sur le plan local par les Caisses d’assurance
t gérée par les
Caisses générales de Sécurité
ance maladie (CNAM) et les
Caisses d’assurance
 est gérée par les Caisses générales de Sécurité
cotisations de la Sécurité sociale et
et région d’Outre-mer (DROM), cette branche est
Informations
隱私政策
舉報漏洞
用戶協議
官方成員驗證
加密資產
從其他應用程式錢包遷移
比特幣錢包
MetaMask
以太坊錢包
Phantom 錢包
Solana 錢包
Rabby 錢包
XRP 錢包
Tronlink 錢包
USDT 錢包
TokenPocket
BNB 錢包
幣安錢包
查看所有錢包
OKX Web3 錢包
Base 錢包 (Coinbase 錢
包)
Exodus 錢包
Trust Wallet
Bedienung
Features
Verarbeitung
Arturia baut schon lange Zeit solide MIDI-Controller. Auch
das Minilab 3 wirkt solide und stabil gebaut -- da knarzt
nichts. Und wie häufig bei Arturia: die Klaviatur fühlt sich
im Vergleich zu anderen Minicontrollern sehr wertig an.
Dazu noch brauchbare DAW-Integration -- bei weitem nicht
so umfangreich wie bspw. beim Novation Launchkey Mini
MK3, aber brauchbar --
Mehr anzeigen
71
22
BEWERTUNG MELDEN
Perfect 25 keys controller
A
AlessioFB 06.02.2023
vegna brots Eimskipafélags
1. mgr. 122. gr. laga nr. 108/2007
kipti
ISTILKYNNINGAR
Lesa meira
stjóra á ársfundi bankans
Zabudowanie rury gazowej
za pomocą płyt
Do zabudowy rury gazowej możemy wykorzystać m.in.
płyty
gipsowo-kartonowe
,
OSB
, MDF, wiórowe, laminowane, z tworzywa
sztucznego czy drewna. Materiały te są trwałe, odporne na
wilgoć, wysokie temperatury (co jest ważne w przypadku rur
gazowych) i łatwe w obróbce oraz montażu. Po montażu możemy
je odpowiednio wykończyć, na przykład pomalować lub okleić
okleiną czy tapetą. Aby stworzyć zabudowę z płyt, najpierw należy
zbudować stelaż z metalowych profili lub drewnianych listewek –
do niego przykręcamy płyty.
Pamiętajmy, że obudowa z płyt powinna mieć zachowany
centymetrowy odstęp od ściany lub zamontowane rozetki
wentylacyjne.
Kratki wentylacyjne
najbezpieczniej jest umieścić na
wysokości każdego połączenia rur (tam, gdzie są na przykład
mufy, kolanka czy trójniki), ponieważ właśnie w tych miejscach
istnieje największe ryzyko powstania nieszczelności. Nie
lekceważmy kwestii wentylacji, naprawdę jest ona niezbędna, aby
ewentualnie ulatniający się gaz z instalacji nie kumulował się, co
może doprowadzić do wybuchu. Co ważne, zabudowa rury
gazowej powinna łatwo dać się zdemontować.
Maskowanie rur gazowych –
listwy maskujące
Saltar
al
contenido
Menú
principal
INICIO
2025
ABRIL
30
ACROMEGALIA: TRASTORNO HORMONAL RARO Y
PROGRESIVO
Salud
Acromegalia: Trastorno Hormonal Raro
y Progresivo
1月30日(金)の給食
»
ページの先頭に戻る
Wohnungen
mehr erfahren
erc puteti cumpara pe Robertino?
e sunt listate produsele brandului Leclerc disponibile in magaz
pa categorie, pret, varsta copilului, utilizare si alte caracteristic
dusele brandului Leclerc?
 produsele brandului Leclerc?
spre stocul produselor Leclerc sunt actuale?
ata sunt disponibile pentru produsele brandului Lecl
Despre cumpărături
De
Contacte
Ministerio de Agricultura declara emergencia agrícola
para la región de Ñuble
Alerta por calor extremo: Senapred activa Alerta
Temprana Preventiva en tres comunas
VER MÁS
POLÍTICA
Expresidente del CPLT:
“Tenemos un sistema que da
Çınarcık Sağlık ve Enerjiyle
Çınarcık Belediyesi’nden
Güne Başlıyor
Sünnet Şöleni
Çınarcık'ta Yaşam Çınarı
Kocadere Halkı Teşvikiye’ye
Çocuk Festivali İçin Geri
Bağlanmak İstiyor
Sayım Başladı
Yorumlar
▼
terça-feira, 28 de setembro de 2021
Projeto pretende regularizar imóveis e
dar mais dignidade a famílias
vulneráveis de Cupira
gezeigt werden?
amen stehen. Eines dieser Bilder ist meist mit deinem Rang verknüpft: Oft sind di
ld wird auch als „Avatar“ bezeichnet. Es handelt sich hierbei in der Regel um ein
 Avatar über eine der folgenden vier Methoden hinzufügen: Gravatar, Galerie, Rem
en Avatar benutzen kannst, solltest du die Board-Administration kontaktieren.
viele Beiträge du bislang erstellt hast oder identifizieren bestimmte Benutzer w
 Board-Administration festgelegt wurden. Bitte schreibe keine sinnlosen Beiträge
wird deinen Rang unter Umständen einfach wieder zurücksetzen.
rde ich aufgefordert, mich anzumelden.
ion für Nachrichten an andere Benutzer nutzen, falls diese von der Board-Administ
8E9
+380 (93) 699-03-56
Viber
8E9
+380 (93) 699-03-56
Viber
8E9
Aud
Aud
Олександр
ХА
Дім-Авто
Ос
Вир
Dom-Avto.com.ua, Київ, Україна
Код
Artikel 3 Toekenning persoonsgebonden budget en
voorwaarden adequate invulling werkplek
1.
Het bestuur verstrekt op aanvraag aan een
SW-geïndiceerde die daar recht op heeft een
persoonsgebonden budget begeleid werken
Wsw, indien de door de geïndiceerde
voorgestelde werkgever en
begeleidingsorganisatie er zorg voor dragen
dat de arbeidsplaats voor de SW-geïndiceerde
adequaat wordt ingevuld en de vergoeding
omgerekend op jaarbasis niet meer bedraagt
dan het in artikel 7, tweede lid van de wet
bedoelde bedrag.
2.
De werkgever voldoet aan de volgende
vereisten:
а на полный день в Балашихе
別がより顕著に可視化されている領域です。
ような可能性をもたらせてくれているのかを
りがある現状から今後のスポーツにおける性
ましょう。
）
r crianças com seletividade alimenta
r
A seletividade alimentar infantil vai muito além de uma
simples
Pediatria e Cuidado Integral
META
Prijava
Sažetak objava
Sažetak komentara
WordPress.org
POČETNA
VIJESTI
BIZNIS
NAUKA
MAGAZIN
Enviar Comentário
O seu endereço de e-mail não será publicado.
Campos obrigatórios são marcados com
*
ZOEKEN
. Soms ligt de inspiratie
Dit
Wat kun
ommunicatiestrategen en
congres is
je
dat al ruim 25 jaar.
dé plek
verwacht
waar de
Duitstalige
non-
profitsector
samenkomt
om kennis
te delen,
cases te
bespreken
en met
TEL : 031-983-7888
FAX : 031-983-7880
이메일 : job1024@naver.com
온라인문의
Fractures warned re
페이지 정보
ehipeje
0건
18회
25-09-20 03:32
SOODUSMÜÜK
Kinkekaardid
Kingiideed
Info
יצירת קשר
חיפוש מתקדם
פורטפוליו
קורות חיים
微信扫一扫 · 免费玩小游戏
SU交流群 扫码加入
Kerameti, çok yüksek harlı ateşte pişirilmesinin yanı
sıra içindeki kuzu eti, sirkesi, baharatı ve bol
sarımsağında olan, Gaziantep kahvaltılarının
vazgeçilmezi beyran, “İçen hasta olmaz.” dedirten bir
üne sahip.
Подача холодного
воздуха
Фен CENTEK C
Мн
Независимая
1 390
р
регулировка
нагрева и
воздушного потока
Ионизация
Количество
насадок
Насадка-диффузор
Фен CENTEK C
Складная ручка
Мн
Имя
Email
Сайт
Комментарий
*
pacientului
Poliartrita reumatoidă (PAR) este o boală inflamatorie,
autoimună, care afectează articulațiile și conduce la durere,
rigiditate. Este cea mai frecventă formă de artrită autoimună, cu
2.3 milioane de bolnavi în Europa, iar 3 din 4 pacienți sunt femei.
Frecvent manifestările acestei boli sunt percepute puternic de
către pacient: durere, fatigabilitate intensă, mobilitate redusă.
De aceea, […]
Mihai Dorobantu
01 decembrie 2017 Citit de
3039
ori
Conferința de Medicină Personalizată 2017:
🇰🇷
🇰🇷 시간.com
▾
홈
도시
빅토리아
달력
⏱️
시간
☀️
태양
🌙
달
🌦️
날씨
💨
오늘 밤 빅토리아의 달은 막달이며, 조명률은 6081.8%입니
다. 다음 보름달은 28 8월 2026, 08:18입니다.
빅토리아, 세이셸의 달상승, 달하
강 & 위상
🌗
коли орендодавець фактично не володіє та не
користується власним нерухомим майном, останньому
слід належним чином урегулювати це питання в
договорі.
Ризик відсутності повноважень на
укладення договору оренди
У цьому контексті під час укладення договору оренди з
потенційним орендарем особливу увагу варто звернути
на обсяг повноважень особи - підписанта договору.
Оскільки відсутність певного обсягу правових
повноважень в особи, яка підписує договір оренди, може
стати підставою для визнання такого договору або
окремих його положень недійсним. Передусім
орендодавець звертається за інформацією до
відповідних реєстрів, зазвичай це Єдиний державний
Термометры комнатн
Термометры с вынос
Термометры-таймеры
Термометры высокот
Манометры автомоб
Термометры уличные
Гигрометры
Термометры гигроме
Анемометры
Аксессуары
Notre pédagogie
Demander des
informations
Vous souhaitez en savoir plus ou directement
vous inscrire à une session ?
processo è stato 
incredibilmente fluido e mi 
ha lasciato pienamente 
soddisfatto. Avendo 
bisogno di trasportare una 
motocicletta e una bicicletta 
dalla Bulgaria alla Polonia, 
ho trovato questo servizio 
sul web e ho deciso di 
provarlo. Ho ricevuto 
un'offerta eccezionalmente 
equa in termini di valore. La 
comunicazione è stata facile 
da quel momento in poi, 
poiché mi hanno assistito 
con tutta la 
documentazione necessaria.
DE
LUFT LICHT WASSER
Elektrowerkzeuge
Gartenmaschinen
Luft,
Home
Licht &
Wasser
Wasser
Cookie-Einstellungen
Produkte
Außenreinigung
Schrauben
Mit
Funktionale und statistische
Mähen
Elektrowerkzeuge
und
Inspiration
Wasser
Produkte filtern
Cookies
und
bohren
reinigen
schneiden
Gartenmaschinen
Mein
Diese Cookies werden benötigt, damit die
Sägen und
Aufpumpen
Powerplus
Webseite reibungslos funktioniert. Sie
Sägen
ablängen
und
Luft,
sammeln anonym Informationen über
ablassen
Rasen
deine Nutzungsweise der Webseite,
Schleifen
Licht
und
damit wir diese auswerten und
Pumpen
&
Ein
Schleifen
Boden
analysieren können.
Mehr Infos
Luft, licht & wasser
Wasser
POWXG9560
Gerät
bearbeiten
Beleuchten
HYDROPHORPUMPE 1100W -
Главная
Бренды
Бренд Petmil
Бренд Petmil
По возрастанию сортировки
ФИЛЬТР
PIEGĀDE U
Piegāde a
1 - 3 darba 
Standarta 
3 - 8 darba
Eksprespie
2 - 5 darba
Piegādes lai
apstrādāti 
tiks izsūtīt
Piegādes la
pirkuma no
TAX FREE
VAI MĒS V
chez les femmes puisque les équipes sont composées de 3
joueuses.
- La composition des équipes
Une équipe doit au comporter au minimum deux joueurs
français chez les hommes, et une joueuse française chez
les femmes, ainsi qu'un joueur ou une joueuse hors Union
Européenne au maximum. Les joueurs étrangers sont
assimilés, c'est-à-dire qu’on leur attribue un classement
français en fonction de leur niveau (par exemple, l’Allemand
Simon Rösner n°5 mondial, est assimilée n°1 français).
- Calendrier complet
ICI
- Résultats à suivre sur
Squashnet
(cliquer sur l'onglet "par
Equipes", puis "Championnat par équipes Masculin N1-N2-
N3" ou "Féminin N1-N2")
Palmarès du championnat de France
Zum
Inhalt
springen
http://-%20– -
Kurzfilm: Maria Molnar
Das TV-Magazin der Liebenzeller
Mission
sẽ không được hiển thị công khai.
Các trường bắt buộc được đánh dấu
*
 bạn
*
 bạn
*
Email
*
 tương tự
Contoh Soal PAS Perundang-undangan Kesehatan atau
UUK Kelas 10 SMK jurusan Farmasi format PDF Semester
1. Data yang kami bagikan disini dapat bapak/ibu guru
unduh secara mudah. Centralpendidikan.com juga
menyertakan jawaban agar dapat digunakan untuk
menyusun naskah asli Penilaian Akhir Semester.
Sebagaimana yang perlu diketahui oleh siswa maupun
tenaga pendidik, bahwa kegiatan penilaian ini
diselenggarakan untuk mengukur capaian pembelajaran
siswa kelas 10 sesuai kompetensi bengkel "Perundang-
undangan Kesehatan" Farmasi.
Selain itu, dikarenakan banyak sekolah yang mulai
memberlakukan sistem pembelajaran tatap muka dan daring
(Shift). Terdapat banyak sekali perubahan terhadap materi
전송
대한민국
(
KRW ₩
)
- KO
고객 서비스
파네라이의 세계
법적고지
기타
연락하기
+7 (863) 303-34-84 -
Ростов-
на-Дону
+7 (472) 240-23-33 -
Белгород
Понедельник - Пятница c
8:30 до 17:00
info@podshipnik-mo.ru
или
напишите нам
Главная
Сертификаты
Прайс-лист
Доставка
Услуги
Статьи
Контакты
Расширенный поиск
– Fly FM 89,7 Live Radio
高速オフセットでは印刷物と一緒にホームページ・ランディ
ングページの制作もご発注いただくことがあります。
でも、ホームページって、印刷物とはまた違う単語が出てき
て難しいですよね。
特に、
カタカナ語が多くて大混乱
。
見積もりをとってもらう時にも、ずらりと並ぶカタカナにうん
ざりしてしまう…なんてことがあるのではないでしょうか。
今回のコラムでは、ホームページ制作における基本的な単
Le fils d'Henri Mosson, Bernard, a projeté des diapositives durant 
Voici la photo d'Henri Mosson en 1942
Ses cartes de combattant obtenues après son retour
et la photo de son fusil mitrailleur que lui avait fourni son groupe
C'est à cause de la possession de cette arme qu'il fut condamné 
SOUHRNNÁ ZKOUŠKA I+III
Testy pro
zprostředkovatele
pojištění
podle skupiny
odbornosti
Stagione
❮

**ASSIGNMENT:** Across the whole listing above, report each line that includes "cette".

**WRITTEN ANSWER:**
et région d’Outre-mer (DROM), cette branche est
C'est à cause de la possession de cette arme qu'il fut condamné 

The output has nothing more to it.